The Objective : The presence of gluten was tested using three different enzyme formulas: Gluten Digest, Gluten Ease, and Ultra-Zyme, to determine which enzyme breaks down gluten the best after 90 minutes in various environments.
The first analysis used stomach-like conditions (prepared to allow enzymes to break down in approximately their natural pH of 2.5 and 98 degrees F temperature environments) for a period of 90 minutes.
Enzyme Linked Immunosorbent Assay test strips (E-Z Gluten) were then used to measure the presence of gluten.
A second analysis was performed to test our suspicion that either the sodium bisulfate or the enzyme mixtures were affecting the antibodies in the test strips.
Results show that the pH and/or enzymes were affecting the results.
Additional tests were performed without the presence of sodium bisulfate and with the destruction the enzymes by boiling samples for 15 minutes prior to analysis.

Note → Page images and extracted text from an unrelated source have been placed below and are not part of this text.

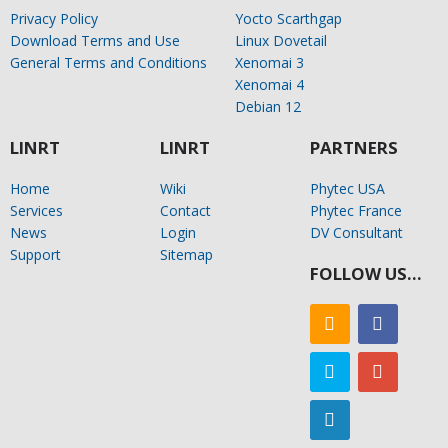
Privacy Policy
Yocto Scarthgap
Download Terms and Use
Linux Dovetail
General Terms and Conditions
Xenomai 3
Xenomai 4
Debian 12
LINRT
LINRT
PARTNERS
Home
Wiki
Phytec USA
Services
Contact
Phytec France
News
Login
DV Consultant
Support
Sitemap
FOLLOW US…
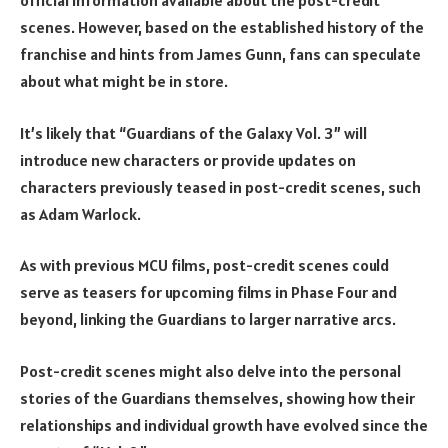
official information available about the post-credit
scenes. However, based on the established history of the
franchise and hints from James Gunn, fans can speculate
about what might be in store.
It’s likely that “Guardians of the Galaxy Vol. 3” will
introduce new characters or provide updates on
characters previously teased in post-credit scenes, such
as Adam Warlock.
As with previous MCU films, post-credit scenes could
serve as teasers for upcoming films in Phase Four and
beyond, linking the Guardians to larger narrative arcs.
Post-credit scenes might also delve into the personal
stories of the Guardians themselves, showing how their
relationships and individual growth have evolved since the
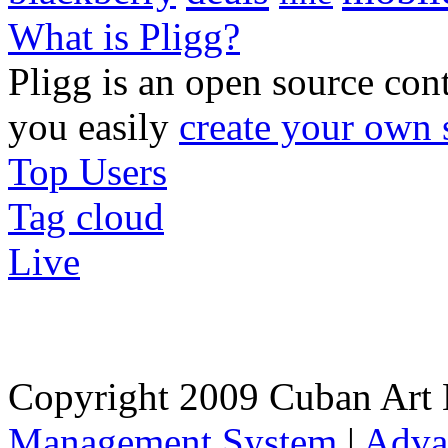
What is Pligg?
Pligg is an open source con
you easily
create your own 
Top Users
Tag cloud
Live
Copyright 2009 Cuban Art 
Management System
|
Adva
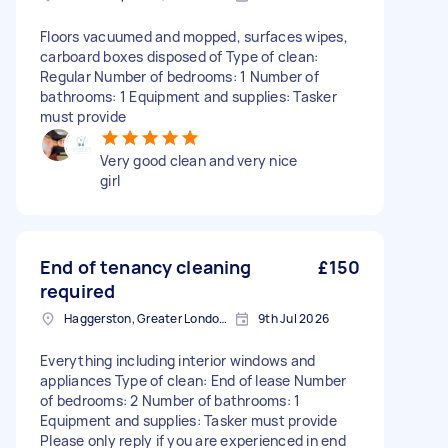
Floors vacuumed and mopped, surfaces wipes,
carboard boxes disposed of Type of clean:
Regular Number of bedrooms: 1 Number of
bathrooms: 1 Equipment and supplies: Tasker
must provide
Very good clean and very nice
girl
End of tenancy cleaning
£150
required
Haggerston, Greater London, E2
9th Jul 2026
Everything including interior windows and
appliances Type of clean: End of lease Number
of bedrooms: 2 Number of bathrooms: 1
Equipment and supplies: Tasker must provide
Please only reply if you are experienced in end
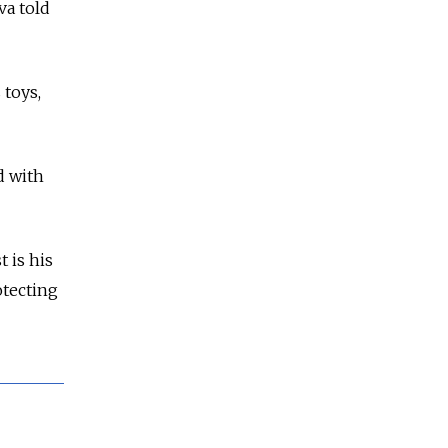
va told
 toys,
d with
t is his
otecting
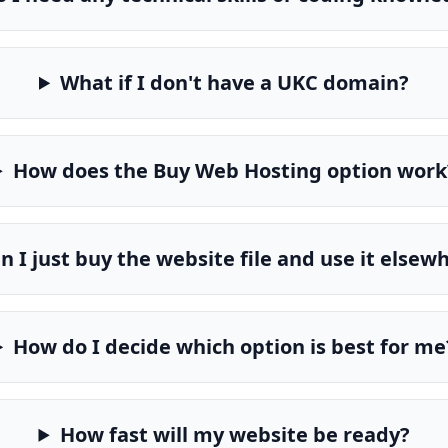
What if I don't have a UKC domain?
How does the Buy Web Hosting option work
n I just buy the website file and use it elsew
How do I decide which option is best for me
How fast will my website be ready?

Ultra-Zyme breaks down gluten the best. Gluten Ease worked second best. Gluten Digest gave faulty readings, and we were unable to determine actual results. Further experiments should be conducted to account for irregularities in test results.
The project explores Antibody Based Analysis of Digestive Enzyme Action on Gluten in Wheat Flour using Enzyme Linked Immunosorbent Assay (ELISA).